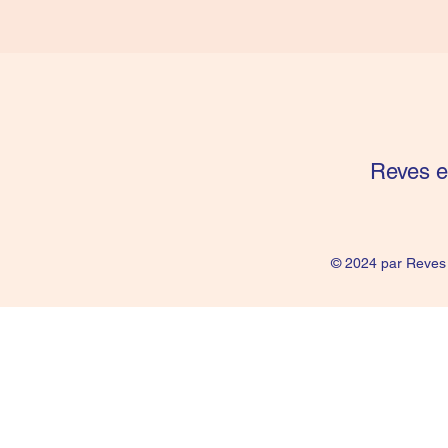
Reves e
© 2024 par Reves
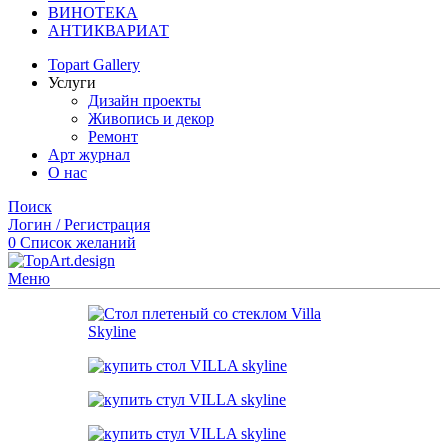
ВИНОТЕКА
АНТИКВАРИАТ
Topart Gallery
Услуги
Дизайн проекты
Живопись и декор
Ремонт
Арт журнал
О нас
Поиск
Логин / Регистрация
0
Список желаний
Меню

───

▶ Work required
Set down all entries above again, exactly, without images.

▶ Result of this task
Reves e
© 2024 par Reves
ВИНОТЕКА
АНТИКВАРИАТ
Topart Gallery
Услуги
Дизайн проекты
Живопись и декор
Ремонт
Арт журнал
О нас
Поиск
Логин / Регистрация
0
Список желаний
Меню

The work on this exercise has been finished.